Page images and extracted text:
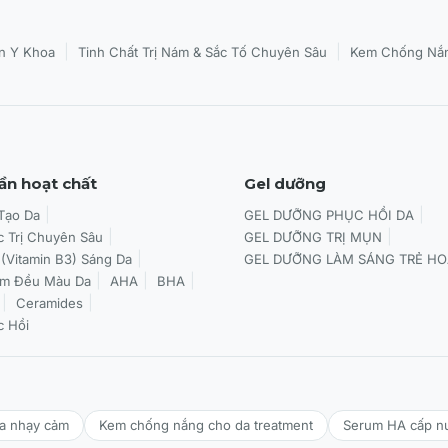
|
|
n Y Khoa
Tinh Chất Trị Nám & Sắc Tố Chuyên Sâu
Kem Chống Nắn
ần hoạt chất
Gel dưỡng
 Tạo Da
GEL DƯỠNG PHỤC HỒI DA
c Trị Chuyên Sâu
GEL DƯỠNG TRỊ MỤN
 (Vitamin B3) Sáng Da
GEL DƯỠNG LÀM SÁNG TRẺ HO
àm Đều Màu Da
AHA
BHA
Ceramides
c Hồi
da nhạy cảm
Kem chống nắng cho da treatment
Serum HA cấp n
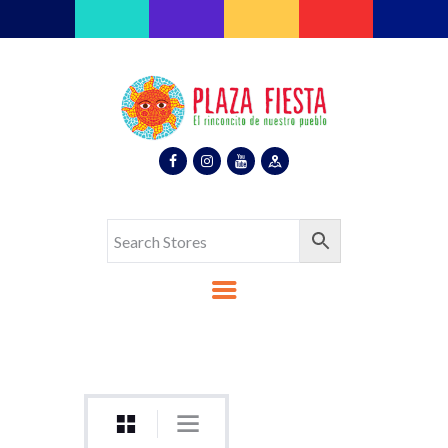
Plaza Fiesta
Indoor Latin Mall
Home
About Us
Map
Stores
Eventos
Gallery
Media
Contact Us
Español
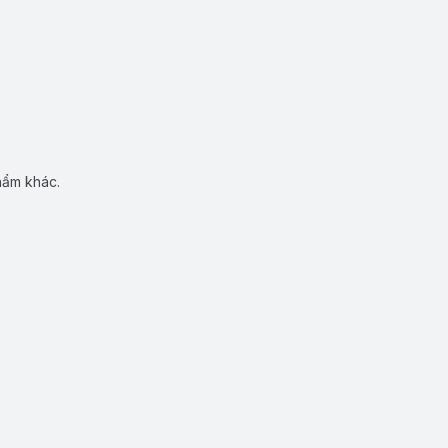
hẩm khác.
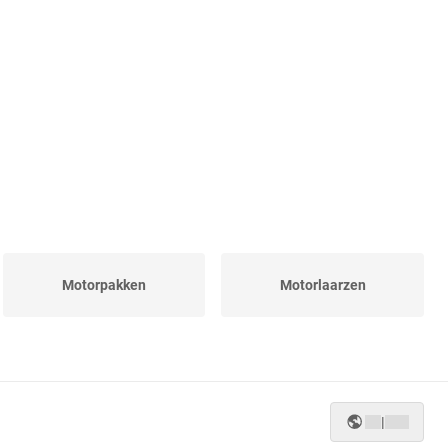
Motorpakken
Motorlaarzen
|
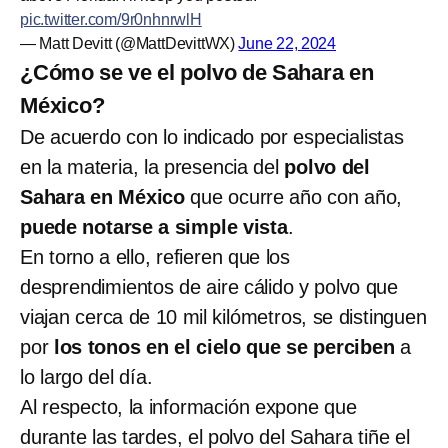
pic.twitter.com/9r0nhnrwlH
— Matt Devitt (@MattDevittWX)
June 22, 2024
¿Cómo se ve el polvo de Sahara en
México?
De acuerdo con lo indicado por especialistas
en la materia, la presencia del
polvo del
Sahara en México
que ocurre año con año,
puede notarse a simple vista
.
En torno a ello, refieren que los
desprendimientos de
aire cálido y polvo que
viajan cerca de 10 mil kilómetros, se distinguen
por
los tonos en el cielo que se perciben
a
lo largo del día.
Al respecto, la información expone que
durante las tardes, el polvo del Sahara tiñe el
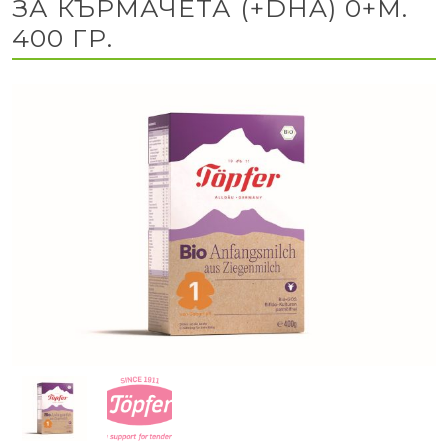
ЗА КЪРМАЧЕТА (+DHA) 0+М.
400 ГР.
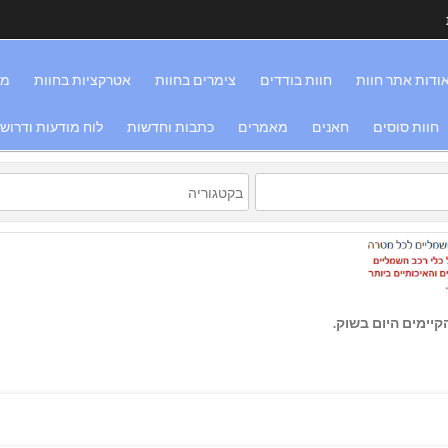
ודות אתר חוות
חוות בודדים
צימרים בחוות
אטרקציות בחוות
מס
חוות סוסים
חאנים
מאמרים
כתבות וחדשות
לוח מודעות ודרוש
יימים היום בשוק.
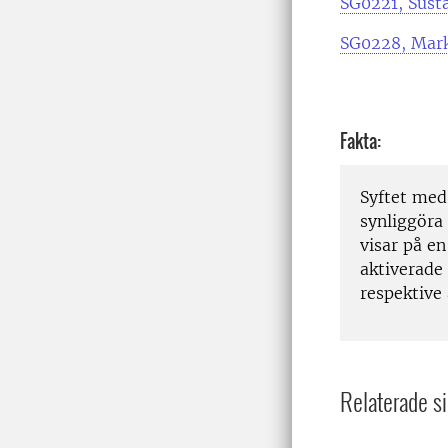
SG0221, Susta
SG0228, Markn
Fakta:
Syftet med
synliggöra
visar på en
aktiverade 
respektiv
Relaterade si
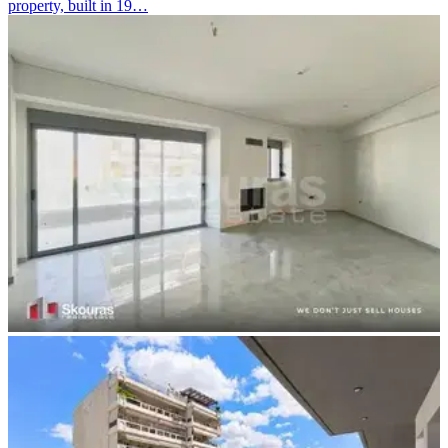
property, built in 19…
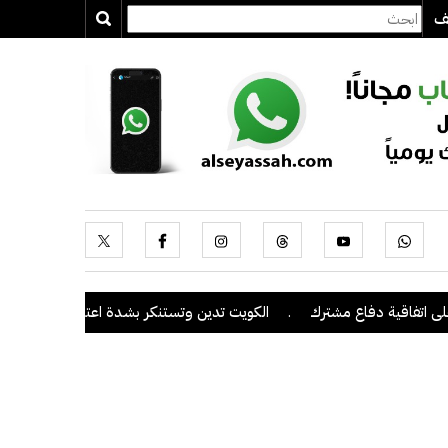
يف
فاقية دفاع مشترك
.
الكويت تدين وتستنكر بشدة اعتداءات ميليشيا الحوث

* [Task description]
Write out every entry again word for word, without any of the pictures.

* [Worked solution]
|
|
n Y Khoa
Tinh Chất Trị Nám & Sắc Tố Chuyên Sâu
Kem Chống Nắn
ần hoạt chất
Gel dưỡng
 Tạo Da
GEL DƯỠNG PHỤC HỒI DA
c Trị Chuyên Sâu
GEL DƯỠNG TRỊ MỤN
 (Vitamin B3) Sáng Da
GEL DƯỠNG LÀM SÁNG TRẺ HO
àm Đều Màu Da
AHA
BHA
Ceramides
c Hồi
da nhạy cảm
Kem chống nắng cho da treatment
Serum HA cấp n
Plaza Fiesta
Indoor Latin Mall
Home
About Us
Map
Stores
Eventos
Gallery
Media
Contact Us
Español
hẩm khác.
Motorpakken
Motorlaarzen
|
pic.twitter.com/9r0nhnrwlH
— Matt Devitt (@MattDevittWX)
June 22, 2024
¿Cómo se ve el polvo de Sahara en
México?
De acuerdo con lo indicado por especialistas
en la materia, la presencia del
polvo del
Sahara en México
que ocurre año con año,
puede notarse a simple vista
.
En torno a ello, refieren que los
desprendimientos de
aire cálido y polvo que
viajan cerca de 10 mil kilómetros, se distinguen
por
los tonos en el cielo que se perciben
a
lo largo del día.
Al respecto, la información expone que
durante las tardes, el polvo del Sahara tiñe el
ЗА КЪРМАЧЕТА (+DHA) 0+М.
400 ГР.
ודות אתר חוות
חוות בודדים
צימרים בחוות
אטרקציות בחוות
מס
חוות סוסים
חאנים
מאמרים
כתבות וחדשות
לוח מודעות ודרוש
יימים היום בשוק.
SG0221, Susta
SG0228, Markn
Fakta:
Syftet med
synliggöra
visar på en
aktiverade 
respektiv
Relaterade si
property, built in 19…
يف
فاقية دفاع مشترك
.
الكويت تدين وتستنكر بشدة اعتداءات ميليشيا الحوث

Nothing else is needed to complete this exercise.